THP-1, K562 and U937 the monocytic leukemia cell lines, (ATCC, Manassas, VA) were maintained in Roswell Park Memorial Institute (RPMI)-1640 media (Sigma-Aldrich, St. Louis, MO), supplemented with 10% FBS. The cells were maintained at 37°C in 5% carbon dioxide and air. Fisetin treatment was given to these cells maintained in 24 well plates at a concentration of 2 × 105 ml.

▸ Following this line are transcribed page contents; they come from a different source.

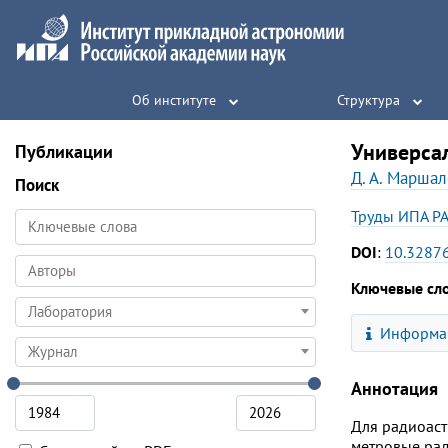
Об институте
Структура
Универса
Публикации
Д. А. Маршал
Поиск
Труды ИПА Р
DOI
:
10.32876
Ключевые сл
Лаборатория
Информац
Журнал
Аннотация
Для радиоаст
метровые рад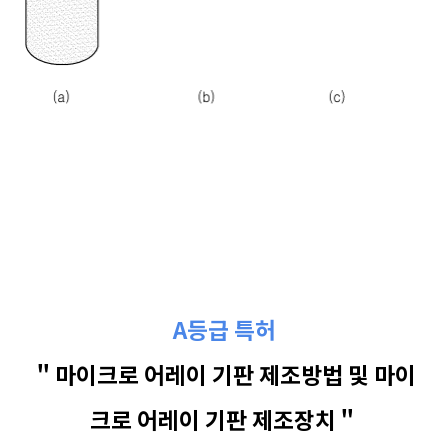
A등급 특허
＂마이크로 어레이 기판 제조방법 및 마이
크로 어레이 기판 제조장치＂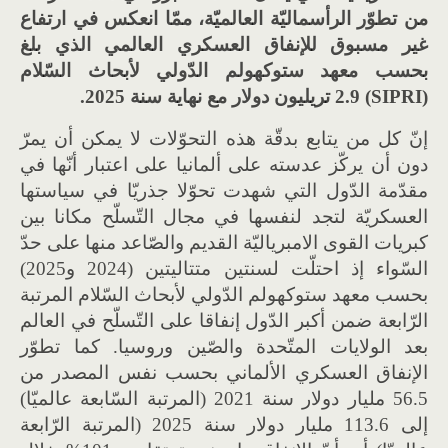
من تطوّر الرأسماليّة العالميّة، ممّا انعكس في ارتفاع
غير مسبوق للإنفاق العسكري العالمي الذي بلغ
بحسب معهد ستوكهولم الدّولي لأبحاث السّلام
(SIPRI) 2.9 تريليون دولار مع نهاية سنة 2025.
إنّ كل من يتابع بدقّة هذه التحوّلات لا يمكن أن يمرّ
دون أن يركّز عدسته على ألمانيا على اعتبار أنّها في
مقدّمة الدّول التي شهدت تحوّلا جذريّا في سياستها
العسكريّة لتجد لنفسها في مجال التّسلّح مكانا بين
كبريات القوى الامبرياليّة القديم والصّاعد منها على حدّ
السّواء إذ احتلّت لسنتين متتاليتين (2024 و2025)
بحسب معهد ستوكهولم الدّولي لأبحاث السّلام المرتبة
الرّابعة ضمن أكبر الدّول إنفاقا على التّسلّح في العالم
بعد الولايات المتّحدة والصّين وروسيا. كما تطوّر
الإنفاق العسكري الألماني بحسب نفس المصدر من
56.5 مليار دولار سنة 2021 (المرتبة السّابعة عالميّا)
إلى 113.6 مليار دولار سنة 2025 (المرتبة الرّابعة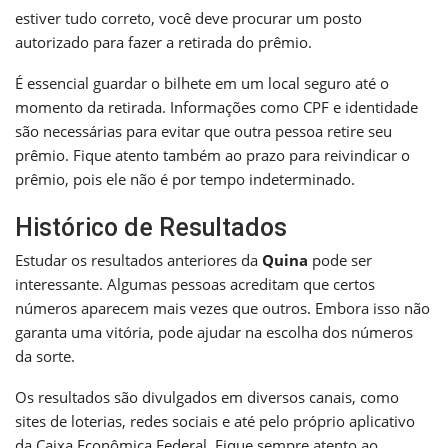
estiver tudo correto, você deve procurar um posto
autorizado para fazer a retirada do prêmio.
É essencial guardar o bilhete em um local seguro até o
momento da retirada. Informações como CPF e identidade
são necessárias para evitar que outra pessoa retire seu
prêmio. Fique atento também ao prazo para reivindicar o
prêmio, pois ele não é por tempo indeterminado.
Histórico de Resultados
Estudar os resultados anteriores da
Quina
pode ser
interessante. Algumas pessoas acreditam que certos
números aparecem mais vezes que outros. Embora isso não
garanta uma vitória, pode ajudar na escolha dos números
da sorte.
Os resultados são divulgados em diversos canais, como
sites de loterias, redes sociais e até pelo próprio aplicativo
da Caixa Econômica Federal. Fique sempre atento ao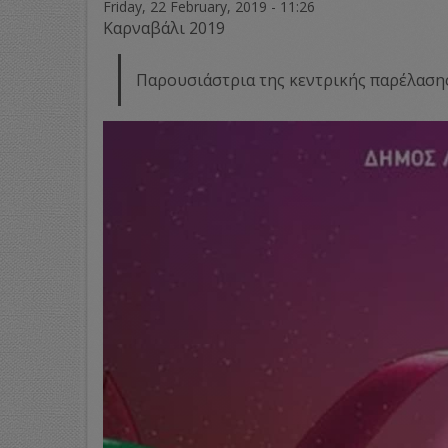
Friday, 22 February, 2019 - 11:26
Καρναβάλι 2019
Παρουσιάστρια της κεντρικής παρέλασης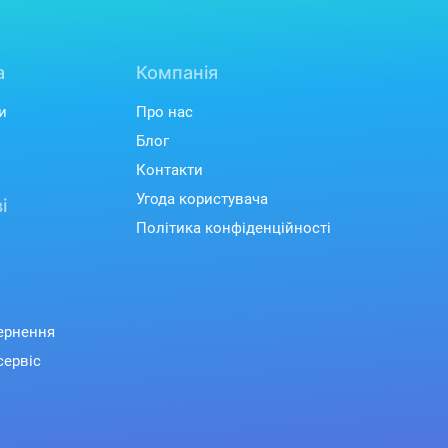
а
Компанія
и
Про нас
Блог
Контакти
Угода користувача
і
Політика конфіденційності
вернення
сервіс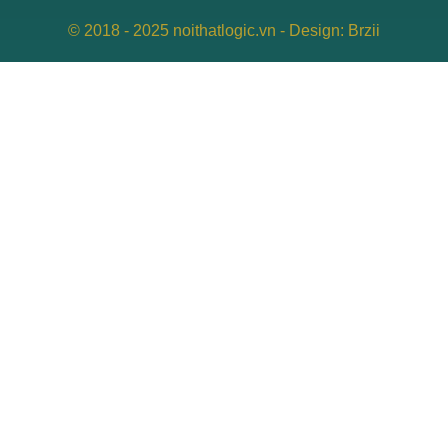
© 2018 - 2025 noithatlogic.vn - Design: Brzii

Cell viability measurement

For cell viability, MTT [3-(4,5-dimethylthiazol-2-yl)-2,5-diphenyltetrazolium bromide] assay as described by Hansen et al. [15] was performed with slight modifications. Briefly, various treated cell groups were incubated in media containing MTT at 250 µg ml for 6 h at 37°C followed by solubilizing the crystals in lysis buffer (20% SDS in 50% dimethyl formamide) for 3 h at 37°C and OD was measured at 570 nm. Data were plotted against a standard curve prepared with known number of viable cells. For detection of PI positive cells, cells fixed in 70% ice-cold ethanol and stained with PI [propidium iodide] were analyzed by flow cytometry.

SDS-PAGE and Western blot

SDS-PAGE and Western blot was carried out as described previously [14]. Briefly, whole cell extracts (25-40 µg) prepared by mixing the cells with lysis buffer (0.125 M Tris, 4% SDS, 20% glycerol, and 10% 2-ME) were resolved in 12% SDS polyacrylamide gels and transferred onto nitrocellulose membranes. For all non-phospho antibodies, blocking was done in 5% nonfat dry milk and for all anti-phospho antibodies in 5% BSA in 0.05% PBS-Tween 20. The membranes were incubated with primary antibodies at required dilutions [anti-caspases-8,-9,-3,-7, anti-cytochrome C, anti-p70 S6 kinase, anti-phosphor-S6 anti-ribosomal protein (Ser240/244), anti-phosphor-S6 ribosomal protein (Ser235/236), anti-phospho-eIF4B (Ser422), anti-phosphor-eEF2K, (1:1,000), anti-γH2AX (phosphor S139), anti-PARP (1:2,000) and anti-Bid (1:5,000) and anti-actin (1:10,000)] in PBS-Tween-20 containing 5% non-fat dry milk and incubated overnight at 4°C. After secondary antibody (Jackson Immuno Research Laboratories Inc., West Grove, PA) incubation at 1:5,000-1:10,000 dilutions in 0.05% PBS-Tween-20 for 1 h at room temperature, protein bands were visualized on X-ray films using the enhanced chemiluminescence system.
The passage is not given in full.